§ EXERCISE AIM
Beginning with the line that holds "Будівельна хімія" and ending with the last line of the entries, please output each line exactly, apart from any pictures.

§ TASK INPUT
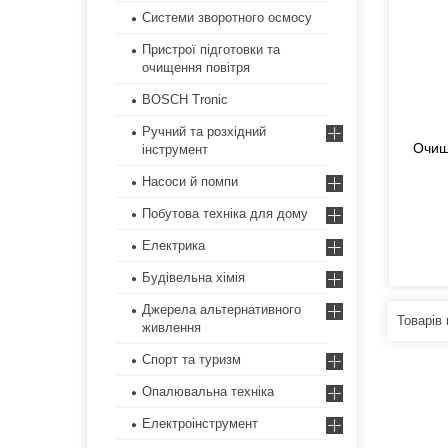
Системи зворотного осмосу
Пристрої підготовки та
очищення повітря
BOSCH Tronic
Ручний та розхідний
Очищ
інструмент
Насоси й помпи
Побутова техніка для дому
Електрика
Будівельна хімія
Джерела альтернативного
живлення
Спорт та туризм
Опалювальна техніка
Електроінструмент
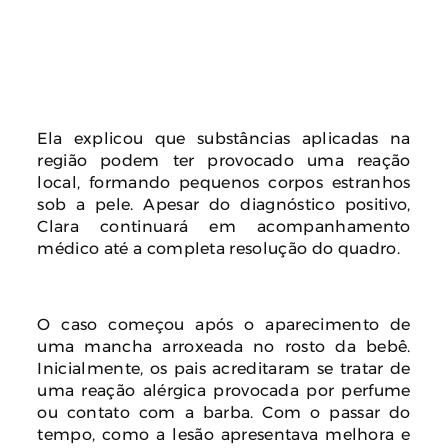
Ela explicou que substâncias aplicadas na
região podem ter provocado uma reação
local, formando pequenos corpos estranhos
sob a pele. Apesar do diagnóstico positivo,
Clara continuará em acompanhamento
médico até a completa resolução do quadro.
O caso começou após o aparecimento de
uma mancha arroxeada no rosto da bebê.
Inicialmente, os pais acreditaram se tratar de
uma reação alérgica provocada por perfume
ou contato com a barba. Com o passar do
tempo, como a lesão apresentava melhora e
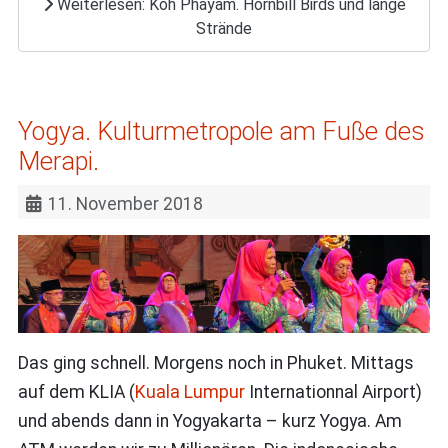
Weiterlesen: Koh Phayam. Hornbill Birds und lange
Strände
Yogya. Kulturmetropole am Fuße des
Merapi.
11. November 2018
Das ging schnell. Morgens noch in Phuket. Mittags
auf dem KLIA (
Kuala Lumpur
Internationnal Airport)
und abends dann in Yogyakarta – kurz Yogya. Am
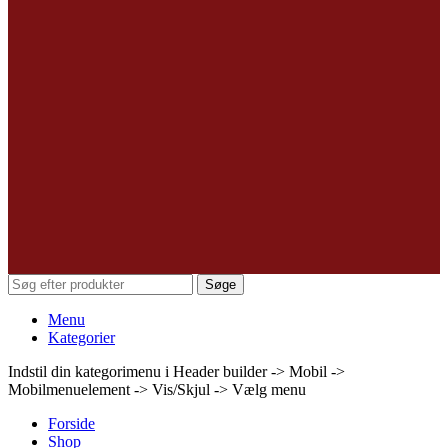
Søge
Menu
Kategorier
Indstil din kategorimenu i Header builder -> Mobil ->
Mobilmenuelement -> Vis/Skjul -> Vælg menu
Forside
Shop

§ TASK OUTPUT
Будівельна хімія
Джерела альтернативного
живлення
Спорт та туризм
Опалювальна техніка
Електроінструмент
Ela explicou que substâncias aplicadas na
região podem ter provocado uma reação
local, formando pequenos corpos estranhos
sob a pele. Apesar do diagnóstico positivo,
Clara continuará em acompanhamento
médico até a completa resolução do quadro.
O caso começou após o aparecimento de
uma mancha arroxeada no rosto da bebê.
Inicialmente, os pais acreditaram se tratar de
uma reação alérgica provocada por perfume
ou contato com a barba. Com o passar do
tempo, como a lesão apresentava melhora e
Weiterlesen: Koh Phayam. Hornbill Birds und lange
Strände
Yogya. Kulturmetropole am Fuße des
Merapi.
11. November 2018
Das ging schnell. Morgens noch in Phuket. Mittags
auf dem KLIA (
Kuala Lumpur
Internationnal Airport)
und abends dann in Yogyakarta – kurz Yogya. Am
Søge
Menu
Kategorier
Indstil din kategorimenu i Header builder -> Mobil ->
Mobilmenuelement -> Vis/Skjul -> Vælg menu
Forside
Shop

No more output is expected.